Evidence of Barker’s total focus on the track came in November at the second round of the Tissot UCI Track Cycling World Cup in Glasgow, Scotland, where she was part of the Great Britain quartet that beat Germany to take gold in an impressive 4:12.244mins. The time was more than half a second quicker than that which brought recent European success in Apeldoorn, the Netherlands, in October. Over the two events, Barker was joined by Archibald, Ellie Dickinson, Neah Evans and Laura Kenny. Exactly who, from that five, will line up in Japan 2020 remains to be seen but Barker’s place looks set.
Will Barker also race the Omnium, whose new format of four races on one day includes the Scratch Race? In Poland in February, Barker won the second individual track world title of her career in the Scratch, adding to her points race gold at the 2017 UCI Track World Championships in Hong Kong. In Poland, Barker sprinted neck-and-neck against Dutch legend Kirsten Wild for a result that surprised many including herself.
“I don’t think I’ve ever won a Scratch Race in my life,” Barker said after her victory. “I thought I’d timed it ever so slightly wrong, and I’ve come second in a lot of Scratch Races. To win feels amazing.”
Barker’s world-class level of performance is even more incredible as she fought an undiagnosed condition for years, endometriosis. Its symptoms – including heavy periods, debilitating pain and intense fatigue – are similar to many other conditions, and diagnosis takes several years. Barker underwent key-hole surgery in 2018, but not before winning points race gold at the Commonwealth Games. She has conceded that the condition is not completely disappeared, and the likelihood is that she’ll have further surgery down the line. But right now, she’s fully fit and firing – and that’s despite another recent visit to the medical ward.
At early August’s RideLondon Classique, Barker was brought down in a sprint crash, resulting in a broken collarbone. Typically, Barker saw the bright side, writing on Twitter the morning after: “They say you’re not a real cyclist until you’ve broken a collarbone. Avoided joining the club for the last 15 years, but not much I could do yesterday.”
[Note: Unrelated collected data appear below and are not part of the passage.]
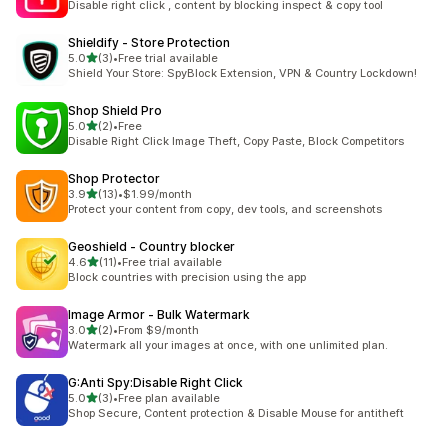
Disable right click , content by blocking inspect & copy tool
Shieldify ‑ Store Protection
滿分 5 顆星
5.0
(3)
•
Free trial available
共有 3 則評價
Shield Your Store: SpyBlock Extension, VPN & Country Lockdown!
Shop Shield Pro
滿分 5 顆星
5.0
(2)
•
Free
共有 2 則評價
Disable Right Click Image Theft, Copy Paste, Block Competitors
Shop Protector
滿分 5 顆星
3.9
(13)
•
$1.99/month
共有 13 則評價
Protect your content from copy, dev tools, and screenshots
Geoshield ‑ Country blocker
滿分 5 顆星
4.6
(11)
•
Free trial available
共有 11 則評價
Block countries with precision using the app
Image Armor ‑ Bulk Watermark
滿分 5 顆星
3.0
(2)
•
From $9/month
共有 2 則評價
Watermark all your images at once, with one unlimited plan.
G:Anti Spy:Disable Right Click
滿分 5 顆星
5.0
(3)
•
Free plan available
共有 3 則評價
Shop Secure, Content protection & Disable Mouse for antitheft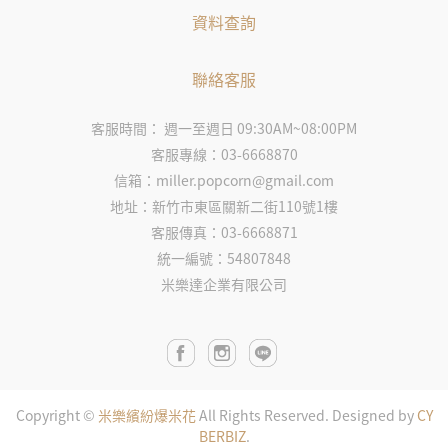
資料查詢
聯絡客服
客服時間： 週一至週日 09:30AM~08:00PM
客服專線：03-6668870
信箱：miller.popcorn@gmail.com
地址：新竹市東區關新二街110號1樓
客服傳真：03-6668871
統一編號：54807848
米樂達企業有限公司
Copyright ©
米樂繽紛爆米花
All Rights Reserved.
Designed by
CY
BERBIZ
.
Baker was racing for the British-based UCI Women’s Team, Drops, after joining them in the winter of 2018-2019 after Wiggle High5 folded. Barker’s enjoyed some solid road results and Drop’s manager Bob Varney has said that after the Olympics Barker will commit more to the road. With her noted endurance and devastating kick, could she match fellow Welsh rider and 2018 Tour de France winner Geraint Thomas in taking road cycling’s most prestigious stage race – in women’s racing the Giro d’Italia Internazionale Femminile?
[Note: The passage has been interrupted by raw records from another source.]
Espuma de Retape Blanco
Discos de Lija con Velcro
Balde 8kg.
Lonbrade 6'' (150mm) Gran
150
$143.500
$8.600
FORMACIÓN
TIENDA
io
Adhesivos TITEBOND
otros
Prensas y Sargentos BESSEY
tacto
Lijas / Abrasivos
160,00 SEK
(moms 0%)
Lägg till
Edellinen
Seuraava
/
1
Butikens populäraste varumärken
The Maindy Flyers school of cycling
Both Barker and Thomas’ journeys to world-class racing might never have happened if it hadn’t been for a small Welsh cycling club, Maindy Flyers. The Cardiff club was born in 1995 and has seen thousands of children pass through the club including Barker, Thomas, Dani King and Team Ineos rider Owain Doull. The club was also home to Elinor’s sister, Meg, who now also has her eyes set on Olympic glory.
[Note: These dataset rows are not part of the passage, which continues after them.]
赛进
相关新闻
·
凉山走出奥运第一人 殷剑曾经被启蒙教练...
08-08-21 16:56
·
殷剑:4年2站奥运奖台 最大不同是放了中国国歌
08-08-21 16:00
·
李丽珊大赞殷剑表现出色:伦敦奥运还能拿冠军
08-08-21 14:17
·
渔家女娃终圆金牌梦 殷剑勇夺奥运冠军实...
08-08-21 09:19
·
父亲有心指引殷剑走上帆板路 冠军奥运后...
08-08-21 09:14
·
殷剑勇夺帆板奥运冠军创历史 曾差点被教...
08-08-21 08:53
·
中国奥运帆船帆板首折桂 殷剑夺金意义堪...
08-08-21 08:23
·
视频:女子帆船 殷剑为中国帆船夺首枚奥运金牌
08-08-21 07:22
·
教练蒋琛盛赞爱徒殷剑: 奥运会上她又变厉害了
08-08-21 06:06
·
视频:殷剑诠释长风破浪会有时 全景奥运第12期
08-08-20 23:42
Can she emulate her Olympic-winning sister? She can at least learn from her, especially Elinor’s capacity to turn off from the high-pressure environment of track cycling. Away from cycling, she relaxes but also enjoys pushing her mind as much as her body, and is currently studying for an Open University degree in human biology and mental health, as well as learning sign language.
Elinor Barker is clearly a woman on a mission, and the most pressing mission is reclaiming team pursuit gold at the Tokyo 2020 T Olympics. Barker will still only be 25 come Japan, meaning there is still a bright, varied and competitive future for the Welsh rider. We’ll see if her focus then changes more to the road but if she claims another victory in Tokyo, it’d be difficult to see Barker not attempting a hat-trick of Olympic golds at Paris 2024.